-------- Extracted information --------

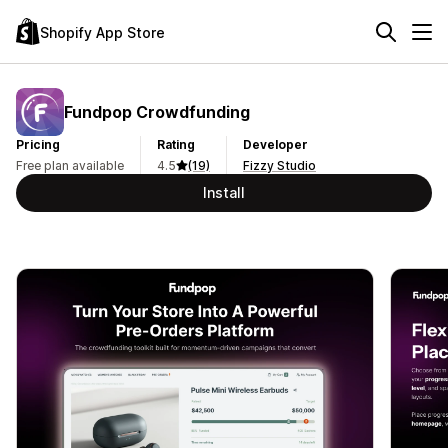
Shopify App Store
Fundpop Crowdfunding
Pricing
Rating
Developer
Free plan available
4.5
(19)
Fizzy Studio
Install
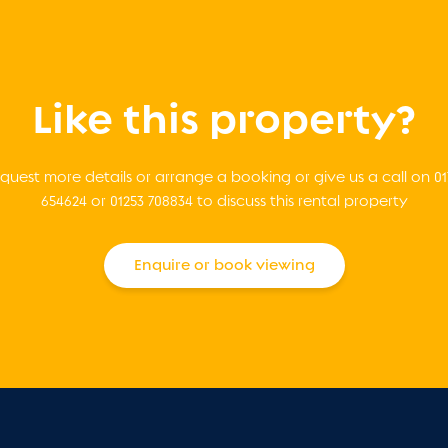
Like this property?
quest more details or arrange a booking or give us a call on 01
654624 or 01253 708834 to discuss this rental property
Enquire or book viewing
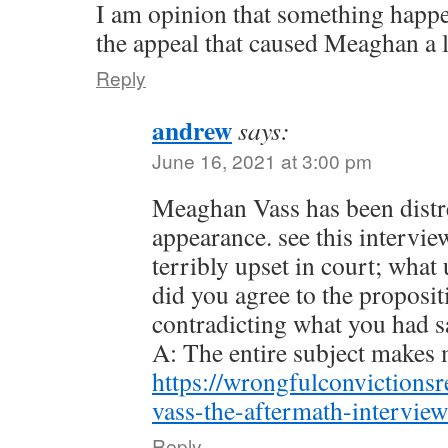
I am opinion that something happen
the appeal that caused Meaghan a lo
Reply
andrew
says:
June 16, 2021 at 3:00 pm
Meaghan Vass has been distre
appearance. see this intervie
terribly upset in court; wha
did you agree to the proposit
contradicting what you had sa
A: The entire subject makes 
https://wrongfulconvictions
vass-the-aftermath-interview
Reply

--------

• [Task statement] For the word "this", find every line in the data that holds it and copy that line.

• [Worked solution]
Like this property?
654624 or 01253 708834 to discuss this rental property
appearance. see this intervie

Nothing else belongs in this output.